In Psychology, there is a term called Congruence coined by a famous humanistic psychologist named Carl Rogers. Congruence is a state where a person’s self-image is almost in line with his/her ideal self or the person he/she aims to become. This involves actual experiences, goals, and ambitions, and other aspects that makes someone who they are. The more our self-image aligns with our ideal self, the more we develop our self-worth, on the contrary, the more they diverge from each other, the more we are feeling inauthentic.
Being congruent is being able to stay connected to ourselves, feelings, and perspectives. Unfortunately, for many of us our self image has become tainted by our need to maintain a certain public image. This is more the case now given how our society have evolved and with the existence of modern technology. It is now easy to hide behind highly curated social media feeds, external achievements, or unhealthy relationships and neglect the need to align our experiences to who we are as a person.
Showing the real parts of us can be very nerve-wracking because it’s often met with disapproval especially when it does not conform with what is expected of us. This is why at times, we can’t help but seek the validation of other people because it gives us a temporary sense of value but without realising that it devaluates our self-worth in the long run. The more we move away from who we are, the more unhappy we become and this does not seem sustainable at all. We cannot simply rely on external aspects to fill in the gaps within ourselves.

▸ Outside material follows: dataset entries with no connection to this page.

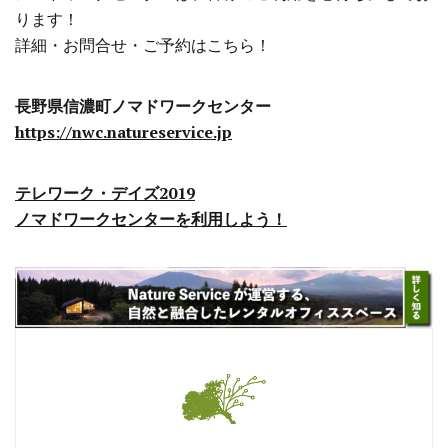
ります！
詳細・お問合せ・ご予約はこちら！
長野県信濃町ノマドワークセンター
https://nwc.natureservice.jp
テレワーク・デイズ2019
ノマドワークセンターを利用しよう！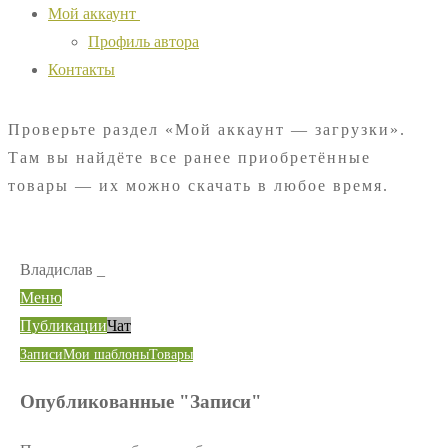
Мой аккаунт
Профиль автора
Контакты
Проверьте раздел «Мой аккаунт — загрузки».
Там вы найдёте все ранее приобретённые
товары — их можно скачать в любое время.
Владислав _
Меню
Публикации
Чат
Записи
Мои шаблоны
Товары
Опубликованные "Записи"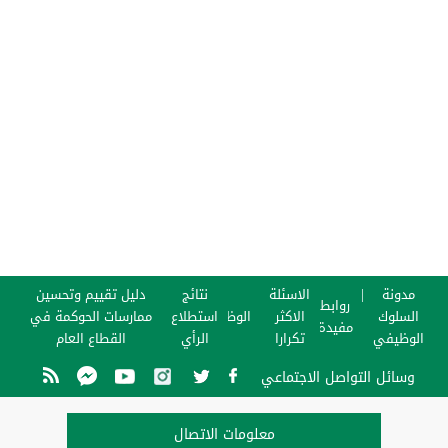
مدونة
الاسئلة
نتائج
دليل تقييم وتحسين
روابط
السلوك
الاكثر
الوظائف
استطلاع
ممارسات الحوكمة في
مفيدة
الوظيفي
تكرارا
الرأي
القطاع العام
وسائل التواصل الاجتماعي
معلومات الاتصال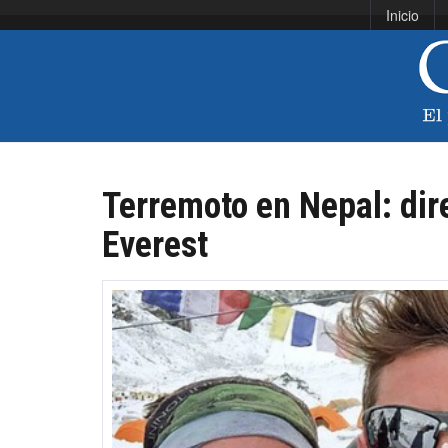
Inicio
Terremoto en Nepal: dir
Everest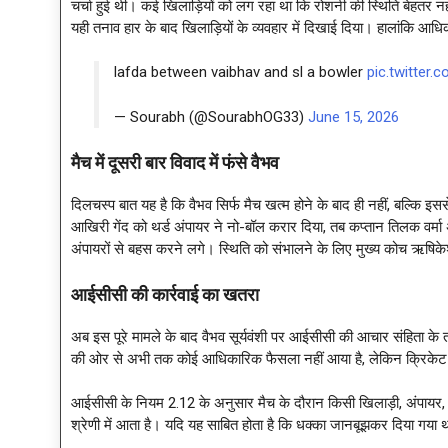
चर्चा हुई थी। कई खिलाड़ियों को लग रहा था कि रोशनी की स्थिति बेहतर 
यही तनाव हार के बाद खिलाड़ियों के व्यवहार में दिखाई दिया। हालांकि आध
lafda between vaibhav and sl a bowler
pic.twitter
— Sourabh (@SourabhOG33)
June 15, 2026
मैच में दूसरी बार विवाद में फंसे वैभव
दिलचस्प बात यह है कि वैभव सिर्फ मैच खत्म होने के बाद ही नहीं, बल्कि 
आखिरी गेंद को थर्ड अंपायर ने नो-बॉल करार दिया, तब कप्तान तिलक वर्मा 
अंपायरों से बहस करने लगे। स्थिति को संभालने के लिए मुख्य कोच ऋषिके
आईसीसी की कार्रवाई का खतरा
अब इस पूरे मामले के बाद वैभव सूर्यवंशी पर आईसीसी की आचार संहिता के 
की ओर से अभी तक कोई आधिकारिक फैसला नहीं आया है, लेकिन क्रिकेट विश
आईसीसी के नियम 2.12 के अनुसार मैच के दौरान किसी खिलाड़ी, अंपायर,
श्रेणी में आता है। यदि यह साबित होता है कि धक्का जानबूझकर दिया गया था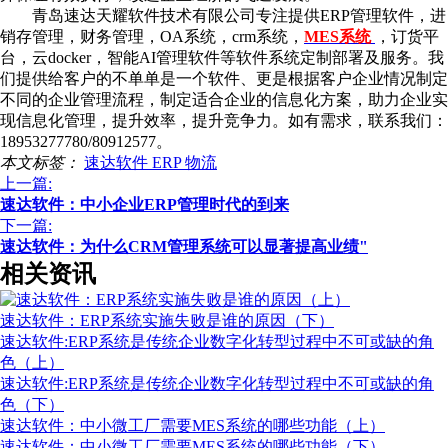
青岛速达天耀软件技术有限公司专注提供ERP管理软件，进
销存管理，财务管理，OA系统，crm系统，
MES系统
，订货平
台，云docker，智能AI管理软件等软件系统定制部署及服务。我
们提供给客户的不单单是一个软件、更是根据客户企业情况制定
不同的企业管理流程，制定适合企业的信息化方案，助力企业实
现信息化管理，提升效率，提升竞争力。如有需求，联系我们：
18953277780/80912577。
本文标签：
速达软件
ERP
物流
上一篇:
速达软件：中小企业ERP管理时代的到来
下一篇:
速达软件：为什么CRM管理系统可以显著提高业绩"
相关资讯
速达软件：ERP系统实施失败是谁的原因（下）
速达软件:ERP系统是传统企业数字化转型过程中不可或缺的角
色（上）
速达软件:ERP系统是传统企业数字化转型过程中不可或缺的角
色（下）
速达软件：中小微工厂需要MES系统的哪些功能（上）
速达软件：中小微工厂需要MES系统的哪些功能（下）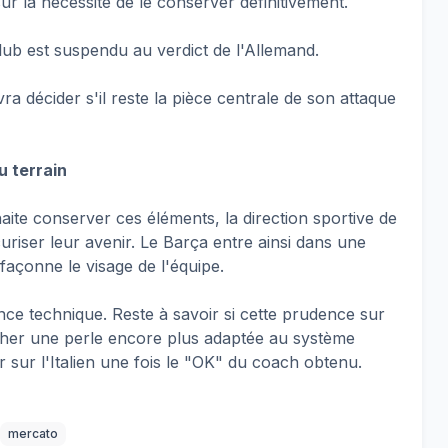
ur la nécessité de le conserver définitivement.
ub est suspendu au verdict de l'Allemand.
 décider s'il reste la pièce centrale de son attaque
u terrain
haite conserver ces éléments, la direction sportive de
iser leur avenir. Le Barça entre ainsi dans une
façonne le visage de l'équipe.
igence technique. Reste à savoir si cette prudence sur
icher une perle encore plus adaptée au système
rer sur l'Italien une fois le "OK" du coach obtenu.
mercato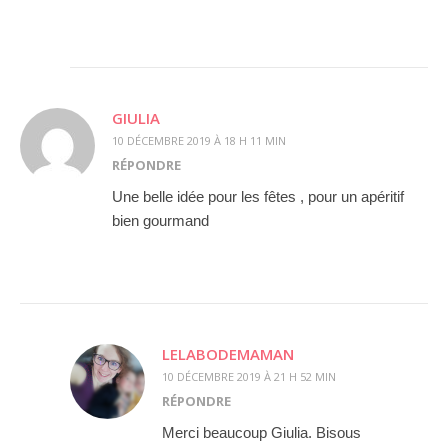
GIULIA
10 DÉCEMBRE 2019 À 18 H 11 MIN
RÉPONDRE
Une belle idée pour les fêtes , pour un apéritif
bien gourmand
LELABODEMAMAN
10 DÉCEMBRE 2019 À 21 H 52 MIN
RÉPONDRE
Merci beaucoup Giulia. Bisous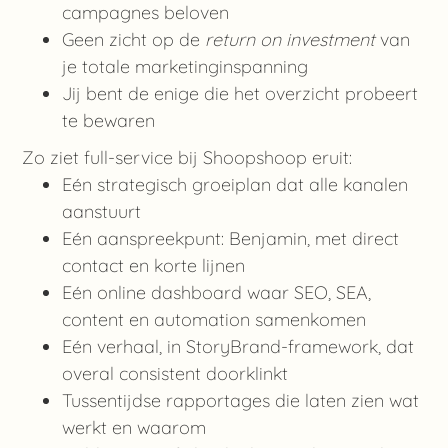
campagnes beloven
Geen zicht op de
return on investment
van
je totale marketinginspanning
Jij bent de enige die het overzicht probeert
te bewaren
Zo ziet full-service bij Shoopshoop eruit:
Eén strategisch groeiplan dat alle kanalen
aanstuurt
Eén aanspreekpunt: Benjamin, met direct
contact en korte lijnen
Eén online dashboard waar SEO, SEA,
content en automation samenkomen
Eén verhaal, in StoryBrand-framework, dat
overal consistent doorklinkt
Tussentijdse rapportages die laten zien wat
werkt en waarom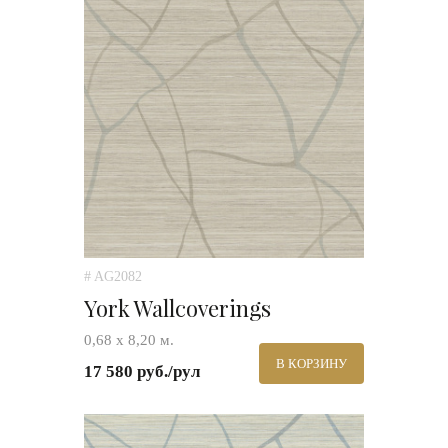
# AG2082
York Wallcoverings
0,68 х 8,20 м.
В КОРЗИНУ
17 580 руб./рул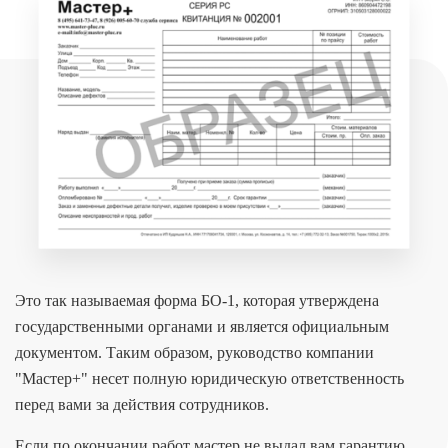
Это так называемая форма БО-1, которая утверждена
государственными органами и является официальным
документом. Таким образом, руководство компании
"Мастер+" несет полную юридическую ответственность
перед вами за действия сотрудников.
Если по окончании работ мастер не выдал вам гарантию,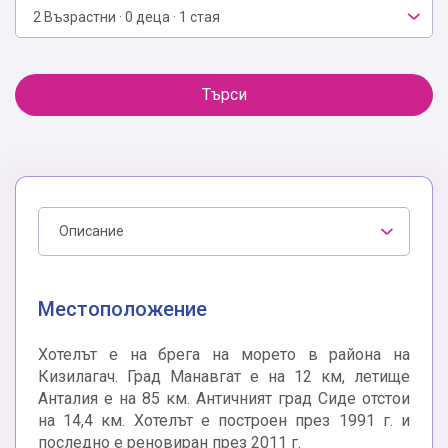
2 Възрастни · 0 деца · 1 стая
Търси
Описание
Местоположение
Хотелът е на брега на морето в района на
Кизилагач. Град Манавгат е на 12 км, летище
Анталия е на 85 км. Античният град Сиде отстои
на 14,4 км. Хотелът е построен през 1991 г. и
последно е реновиран през 2011 г.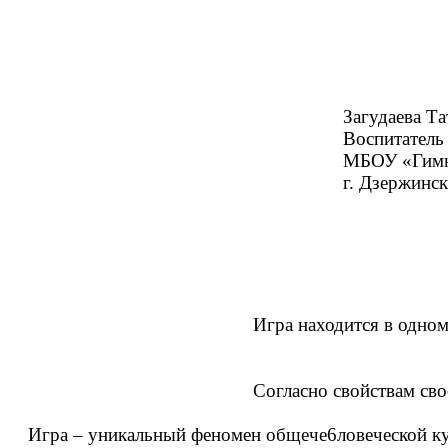
Загудаева Татьяна Вла
Воспитатель Г
МБОУ «Гимназия
г. Дзержинский Москов
Игра находится в одном ряду с 
Играть 
Согласно свойствам своей п
Игра – уникальный феномен общече6ловеческой кул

Thinking about these made me wonder how many of us have actually become way too entangled with prioritising how we appear in public instead of working towards cultivating our self image to become congruent to who we strive to become. This prompted me to broach the subject as I, myself, is a witness of how much of a struggle it can be avoiding to succumb to the mainstream. I want to remind myself and my readers of the importance of being raw, of expressing our feelings and emotions even when it’s uncomfortable. We don’t always have to accommodate and please people.
I want to be reminded that we can remove ourselves from people and situations that does not reflect our values, and that we can simply be ourselves without needing to create a well-liked public image. We don’t have to post perfect picture shots all the time, or feel obliged to be there for someone when we are not in a good head space ourselves just so they can call us a good friend. We don’t need to have a string of followers, likes, or “hearts” because those numbers does not reflect who we are. We don’t have to fake our experiences just so we can tell a good story and most importantly, we don’t have to depend our worth solely on other people’s evaluation.
The way we see ourselves is more important than how other people see us and this is a relationship that we should grow more than anything else. I am hopeful that we are all capable of achieving some level of congruence and it is possible to live as authentically as we know how. It takes a lot of work for sure but every step we take brings us closer to a more rewarding sense of congruence.